:: Dataset ::
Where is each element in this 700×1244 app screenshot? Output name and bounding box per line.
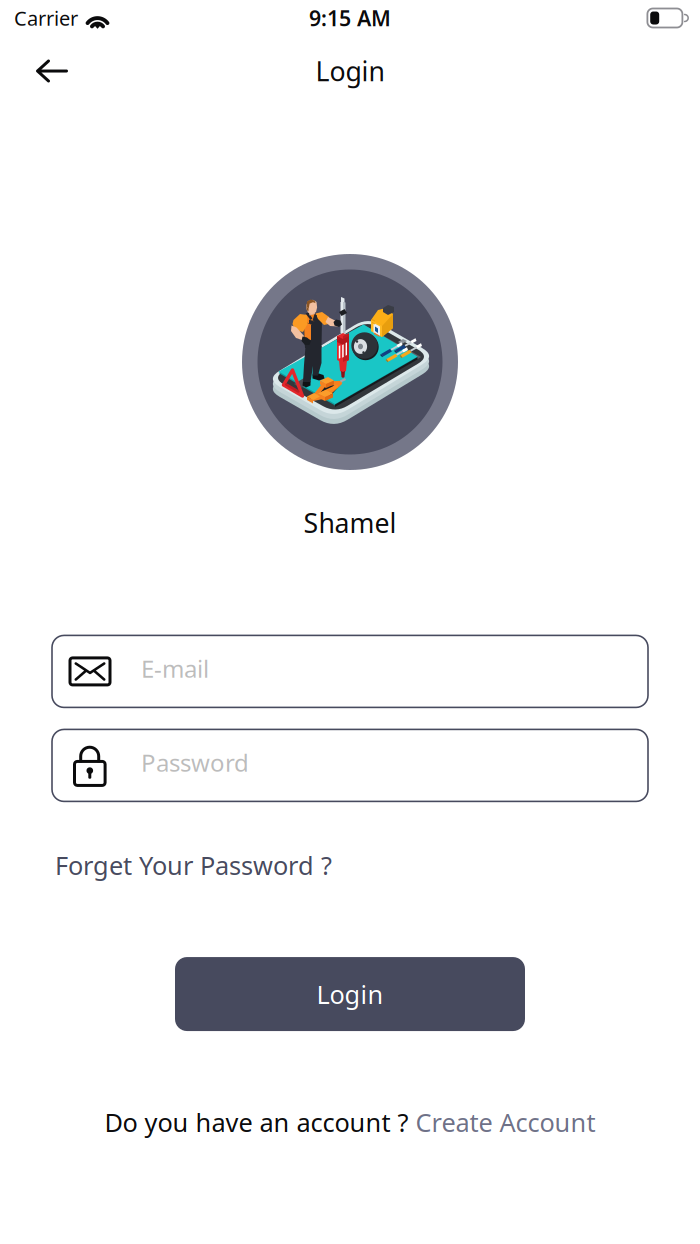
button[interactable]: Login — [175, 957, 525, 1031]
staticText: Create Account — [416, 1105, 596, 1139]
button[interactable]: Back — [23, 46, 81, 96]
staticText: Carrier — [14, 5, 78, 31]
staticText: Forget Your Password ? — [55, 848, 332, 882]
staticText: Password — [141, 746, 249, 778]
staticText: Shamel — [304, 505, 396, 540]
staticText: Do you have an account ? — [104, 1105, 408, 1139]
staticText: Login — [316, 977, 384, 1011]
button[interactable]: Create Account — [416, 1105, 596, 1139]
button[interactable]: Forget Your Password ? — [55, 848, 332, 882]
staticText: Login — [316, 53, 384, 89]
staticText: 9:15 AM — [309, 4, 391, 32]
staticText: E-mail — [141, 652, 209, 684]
:::
__Try it__:
Your job is to copy every entry exactly. Omit the pictures.

__Task answer__:
Where is each element in this 700×1244 app screenshot? Output name and bounding box per line.
button[interactable]: Login — [175, 957, 525, 1031]
staticText: Create Account — [416, 1105, 596, 1139]
button[interactable]: Back — [23, 46, 81, 96]
staticText: Carrier — [14, 5, 78, 31]
staticText: Forget Your Password ? — [55, 848, 332, 882]
staticText: Password — [141, 746, 249, 778]
staticText: Shamel — [304, 505, 396, 540]
staticText: Do you have an account ? — [104, 1105, 408, 1139]
staticText: Login — [316, 977, 384, 1011]
button[interactable]: Create Account — [416, 1105, 596, 1139]
button[interactable]: Forget Your Password ? — [55, 848, 332, 882]
staticText: Login — [316, 53, 384, 89]
staticText: 9:15 AM — [309, 4, 391, 32]
staticText: E-mail — [141, 652, 209, 684]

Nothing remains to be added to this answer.